■ Try it ■
Word for word, transcribe the lines below and drop the pictures.

■ Records for processing ■
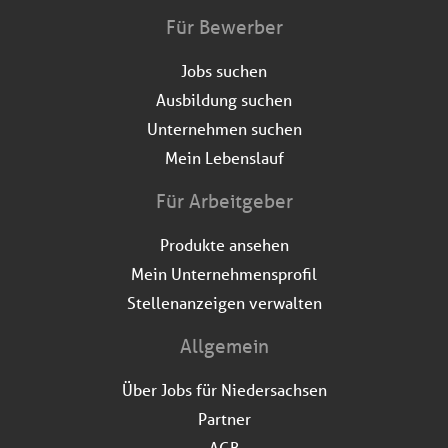
Für Bewerber
Jobs suchen
Ausbildung suchen
Unternehmen suchen
Mein Lebenslauf
Für Arbeitgeber
Produkte ansehen
Mein Unternehmensprofil
Stellenanzeigen verwalten
Allgemein
Über Jobs für Niedersachsen
Partner
AGB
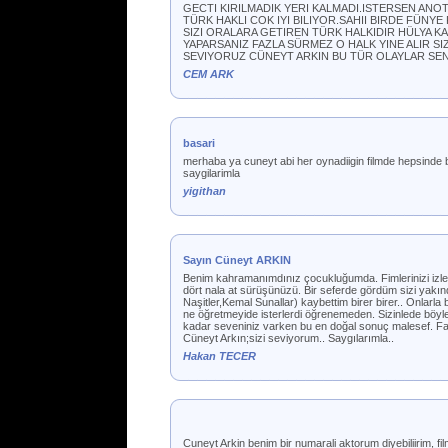
GECTI KIRILMADIK YERI KALMADI.ISTERSEN ANOT
TÜRK HAKLI COK IYI BILIYOR.SAHII BIRDE FÜNY
SIZI ORALARA GETIREN TÜRK HALKIDIR HÜLYA 
YAPARSANIZ FAZLA SÜRMEZ O HALK YINE ALIR S
SEVIYORUZ CÜNEYT ARKIN BU TÜR OLAYLAR SENI 
CEM ARK
basari
merhaba ya cuneyt abi her oynadiigin filmde hepsinde ba
saygilarimla
yigithan
Sayın Cüneyt ARKIN
Benim kahramanımdınız çocukluğumda. Fimlerinizi izler 
dört nala at sürüşünüzü. Bir seferde gördüm sizi yakın
Naşitler,Kemal Sunallar) kaybettim birer birer.. Onla
ne öğretmeyide isterlerdi öğrenemeden. Sizinlede böyle
kadar seveniniz varken bu en doğal sonuç malesef. Fa
Cüneyt Arkın;sizi seviyorum.. Saygılarımla..
Hakan TECER
Cuneyt Arkin benim bir numarali aktorum diyebiliirim, 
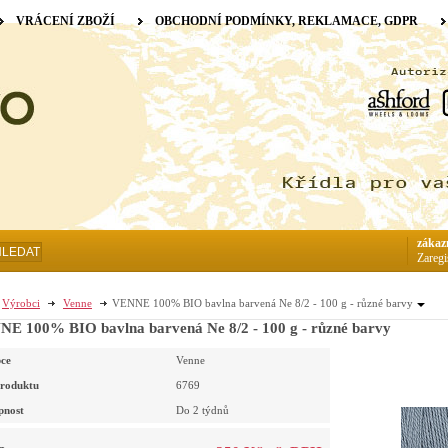
VRÁCENÍ ZBOŽÍ
OBCHODNÍ PODMÍNKY, REKLAMACE, GDPR
zákaz
HLEDAT
Zaregi
Výrobci
Venne
VENNE 100% BIO bavlna barvená Ne 8/2 - 100 g - různé barvy
E 100% BIO bavlna barvená Ne 8/2 - 100 g - různé barvy
ce
Venne
roduktu
6769
pnost
Do 2 týdnů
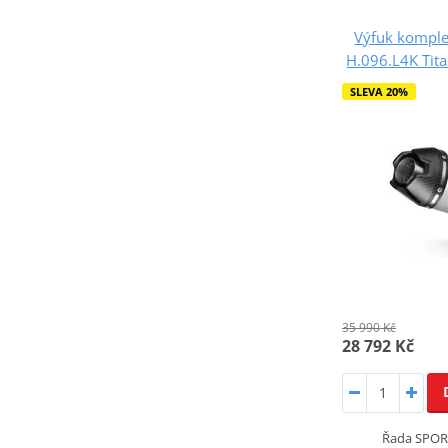
Výfuk komple
H.096.L4K Tit
SLEVA 20%
35 990 Kč
28 792 Kč
Řada SPOR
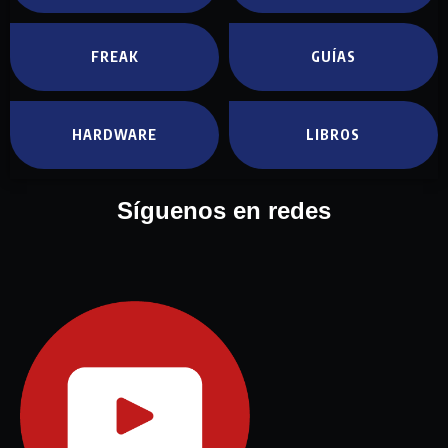
FREAK
GUÍAS
HARDWARE
LIBROS
Síguenos en redes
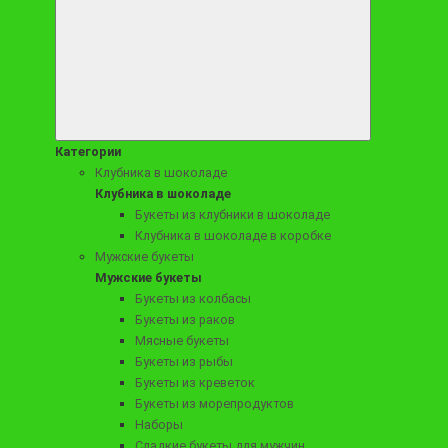
Категории
Клубника в шоколаде
Клубника в шоколаде
6590 ₽
Букеты из клубники в шоколаде
"Мясной ящик" Л-размер
Клубника в шоколаде в коробке
Мужские букеты
Мужские букеты
Букеты из колбасы
Заказать
Букеты из раков
Мясные букеты
Букеты из рыбы
Букеты из креветок
Букеты из морепродуктов
Наборы
Сладкие букеты для мужчин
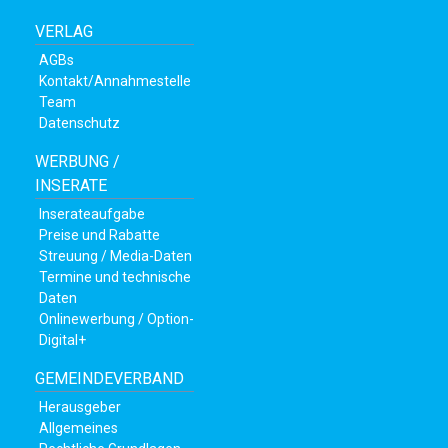
VERLAG
AGBs
Kontakt/Annahmestelle
Team
Datenschutz
WERBUNG /
INSERATE
Inserateaufgabe
Preise und Rabatte
Streuung / Media-Daten
Termine und technische
Daten
Onlinewerbung / Option-
Digital+
GEMEINDEVERBAND
Herausgeber
Allgemeines
ramt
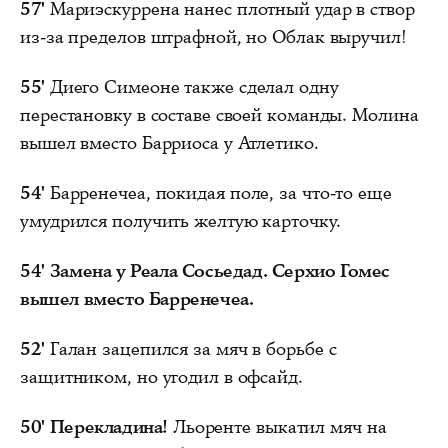
57'
Мариэскуррена нанес плотный удар в створ
из-за пределов штрафной, но Облак выручил!
55'
Диего Симеоне также сделал одну
перестановку в составе своей команды. Молина
вышел вместо Барриоса у Атлетико.
54'
Барренечеа, покидая поле, за что-то еще
умудрился получить желтую карточку.
54'
Замена у Реала Сосьедад. Серхио Гомес
вышел вместо Барренечеа.
52'
Галан зацепился за мяч в борьбе с
защитником, но угодил в офсайд.
50'
Перекладина!
Льоренте выкатил мяч на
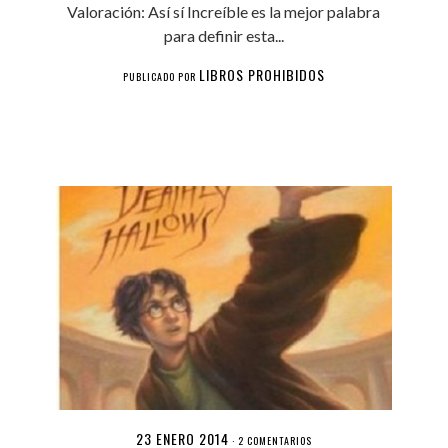
Valoración: Así sí Increíble es la mejor palabra
para definir esta...
LIBROS PROHIBIDOS
PUBLICADO POR
23 ENERO 2014
·
2 COMENTARIOS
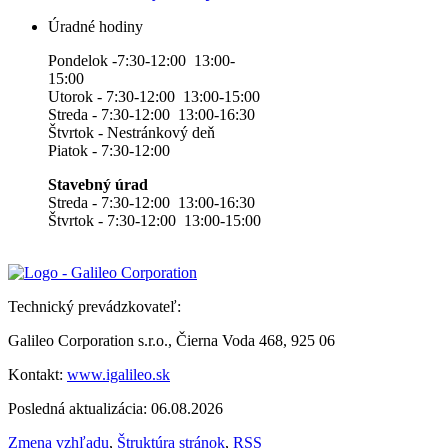
Úradné hodiny
Pondelok -7:30-12:00 13:00-
15:00
Utorok - 7:30-12:00 13:00-15:00
Streda - 7:30-12:00 13:00-16:30
Štvrtok - Nestránkový deň
Piatok - 7:30-12:00
Stavebný úrad
Streda - 7:30-12:00 13:00-16:30
Štvrtok - 7:30-12:00 13:00-15:00
Technický prevádzkovateľ:
Galileo Corporation s.r.o., Čierna Voda 468, 925 06
Kontakt:
www.igalileo.sk
Posledná aktualizácia: 06.08.2026
Zmena vzhľadu
,
Štruktúra stránok
,
RSS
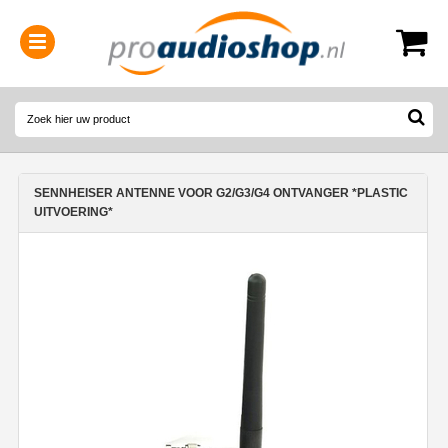
0314-364515
(
Openingstijden
)
SENNHEISER ANTENNE VOOR G2/G3/G4 ONTVANGER *PLASTIC
UITVOERING*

■ Exercise answer ■
Für Bewerber
Jobs suchen
Ausbildung suchen
Unternehmen suchen
Mein Lebenslauf
Für Arbeitgeber
Produkte ansehen
Mein Unternehmensprofil
Stellenanzeigen verwalten
Allgemein
Über Jobs für Niedersachsen
Partner
AGB
GECTI KIRILMADIK YERI KALMADI.ISTERSEN ANOT
TÜRK HAKLI COK IYI BILIYOR.SAHII BIRDE FÜNY
SIZI ORALARA GETIREN TÜRK HALKIDIR HÜLYA 
YAPARSANIZ FAZLA SÜRMEZ O HALK YINE ALIR S
SEVIYORUZ CÜNEYT ARKIN BU TÜR OLAYLAR SENI 
CEM ARK
basari
merhaba ya cuneyt abi her oynadiigin filmde hepsinde ba
saygilarimla
yigithan
Sayın Cüneyt ARKIN
Benim kahramanımdınız çocukluğumda. Fimlerinizi izler 
dört nala at sürüşünüzü. Bir seferde gördüm sizi yakın
Naşitler,Kemal Sunallar) kaybettim birer birer.. Onla
ne öğretmeyide isterlerdi öğrenemeden. Sizinlede böyle
kadar seveniniz varken bu en doğal sonuç malesef. Fa
Cüneyt Arkın;sizi seviyorum.. Saygılarımla..
Hakan TECER
Cuneyt Arkin benim bir numarali aktorum diyebiliirim, 
VRÁCENÍ ZBOŽÍ
OBCHODNÍ PODMÍNKY, REKLAMACE, GDPR
zákaz
HLEDAT
Zaregi
Výrobci
Venne
VENNE 100% BIO bavlna barvená Ne 8/2 - 100 g - různé barvy
E 100% BIO bavlna barvená Ne 8/2 - 100 g - různé barvy
ce
Venne
roduktu
6769
pnost
Do 2 týdnů
Výfuk komple
H.096.L4K Tit
SLEVA 20%
35 990 Kč
28 792 Kč
Řada SPOR
FREAK
GUÍAS
HARDWARE
LIBROS
Síguenos en redes
Категории
Клубника в шоколаде
Клубника в шоколаде
6590 ₽
Букеты из клубники в шоколаде
"Мясной ящик" Л-размер
Клубника в шоколаде в коробке
Мужские букеты
Мужские букеты
Букеты из колбасы
Заказать
Букеты из раков
Мясные букеты
Букеты из рыбы
Букеты из креветок
Букеты из морепродуктов
Наборы
Сладкие букеты для мужчин
VERLAG
AGBs
Kontakt/Annahmestelle
Team
Datenschutz
WERBUNG /
INSERATE
Inserateaufgabe
Preise und Rabatte
Streuung / Media-Daten
Termine und technische
Daten
Onlinewerbung / Option-
Digital+
GEMEINDEVERBAND
Herausgeber
Allgemeines
ramt
57'
Мариэскуррена нанес плотный удар в створ
из-за пределов штрафной, но Облак выручил!
55'
Диего Симеоне также сделал одну
перестановку в составе своей команды. Молина
вышел вместо Барриоса у Атлетико.
54'
Барренечеа, покидая поле, за что-то еще
умудрился получить желтую карточку.
54'
Замена у Реала Сосьедад. Серхио Гомес
вышел вместо Барренечеа.
52'
Галан зацепился за мяч в борьбе с
защитником, но угодил в офсайд.
50'
Перекладина!
Льоренте выкатил мяч на
Valoración: Así sí Increíble es la mejor palabra
para definir esta...
LIBROS PROHIBIDOS
PUBLICADO POR
23 ENERO 2014
·
2 COMENTARIOS
Úradné hodiny
Pondelok -7:30-12:00 13:00-
15:00
Utorok - 7:30-12:00 13:00-15:00
Streda - 7:30-12:00 13:00-16:30
Štvrtok - Nestránkový deň
Piatok - 7:30-12:00
Stavebný úrad
Streda - 7:30-12:00 13:00-16:30
Štvrtok - 7:30-12:00 13:00-15:00
Technický prevádzkovateľ:
Galileo Corporation s.r.o., Čierna Voda 468, 925 06
Kontakt:
www.igalileo.sk
Posledná aktualizácia: 06.08.2026
Zmena vzhľadu
,
Štruktúra stránok
,
RSS
0314-364515
(
Openingstijden
)
SENNHEISER ANTENNE VOOR G2/G3/G4 ONTVANGER *PLASTIC
UITVOERING*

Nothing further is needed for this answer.